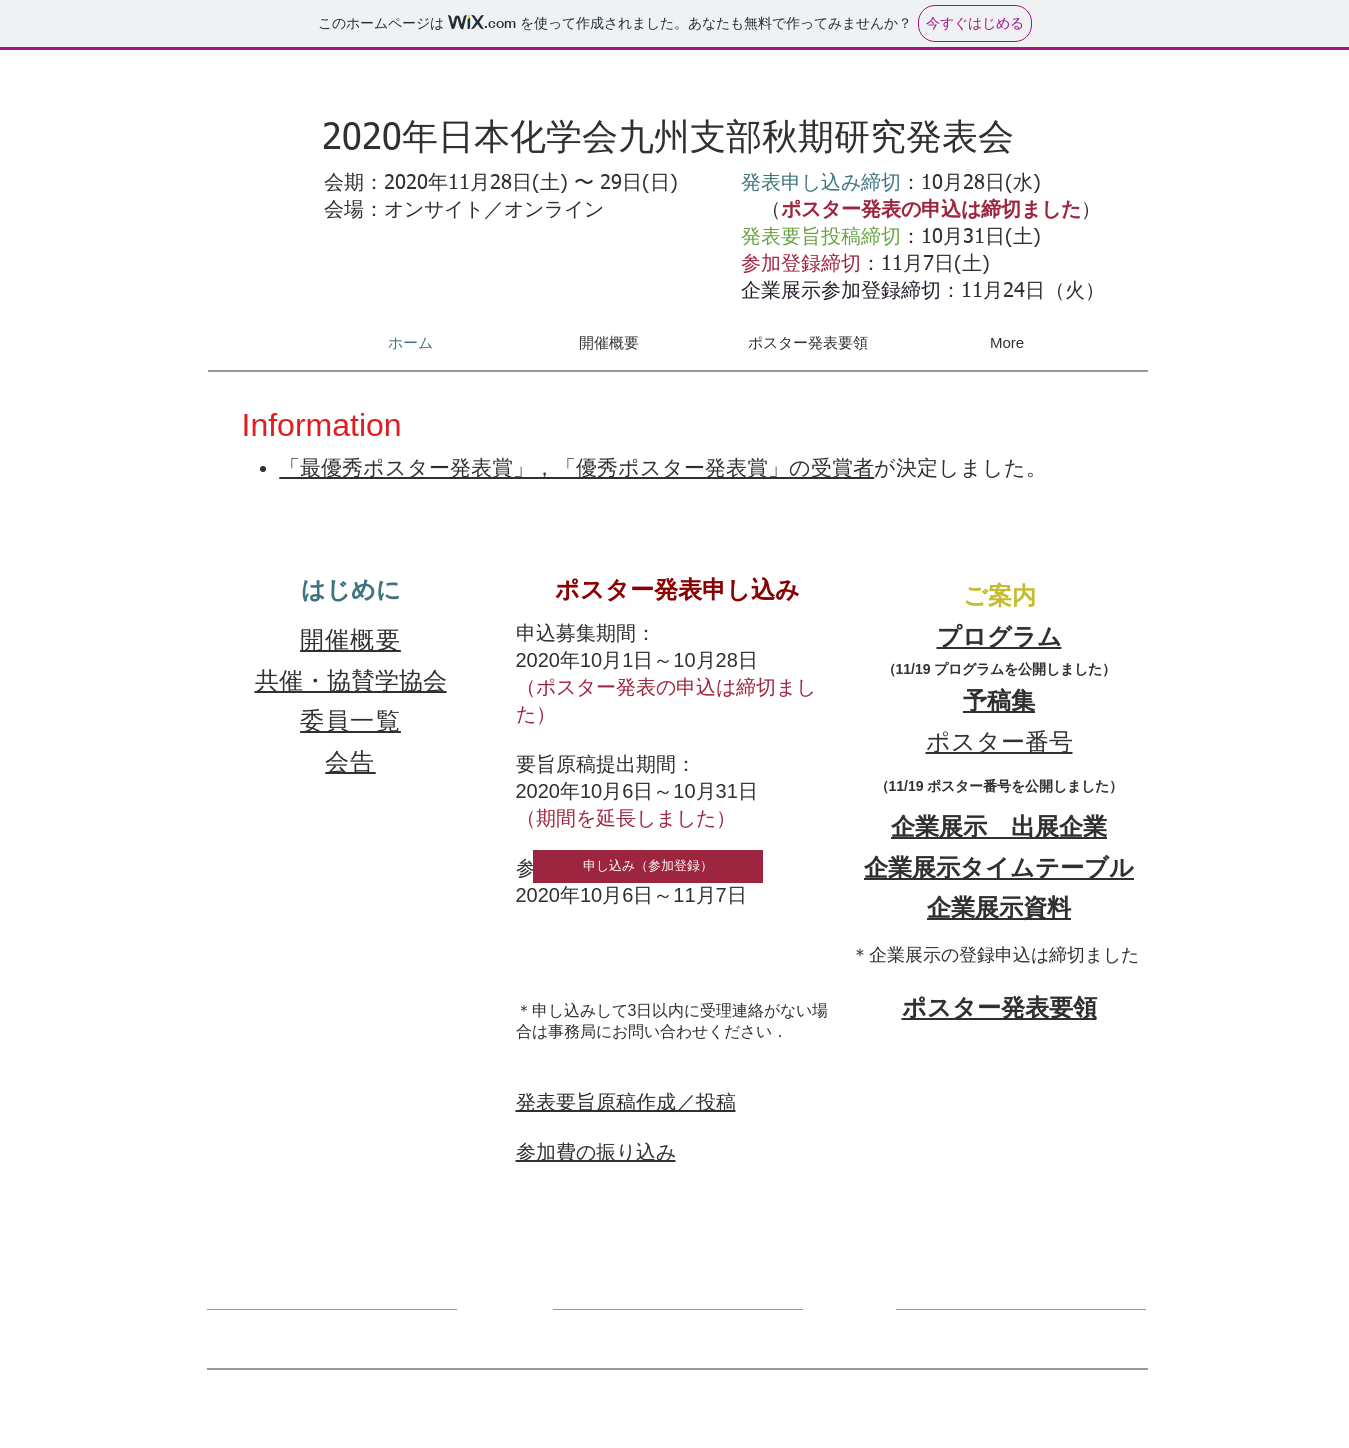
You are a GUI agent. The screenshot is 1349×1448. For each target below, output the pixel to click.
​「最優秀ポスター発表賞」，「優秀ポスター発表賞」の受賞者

--*--

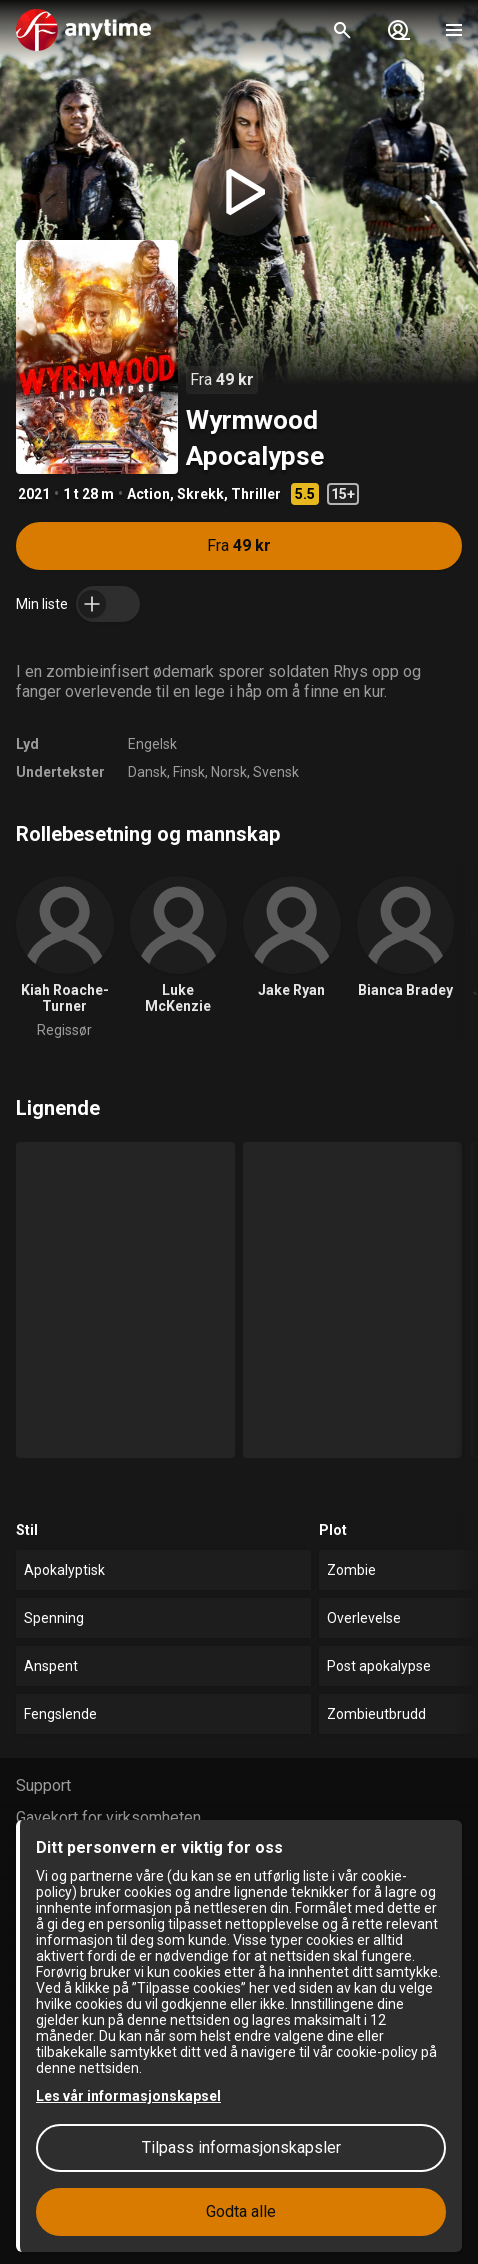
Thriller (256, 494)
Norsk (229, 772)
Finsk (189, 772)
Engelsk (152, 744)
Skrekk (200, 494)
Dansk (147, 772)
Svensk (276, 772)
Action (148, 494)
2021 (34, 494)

--*--

- [TRY IT] A word-for-word copy of the lines above from the one with "Thriller (256, 494)" through the one with "2021 (34, 494)", inclusive, is the only output wanted.

- [RESULT OF THE TASK]
Thriller (256, 494)
Norsk (229, 772)
Finsk (189, 772)
Engelsk (152, 744)
Skrekk (200, 494)
Dansk (147, 772)
Svensk (276, 772)
Action (148, 494)
2021 (34, 494)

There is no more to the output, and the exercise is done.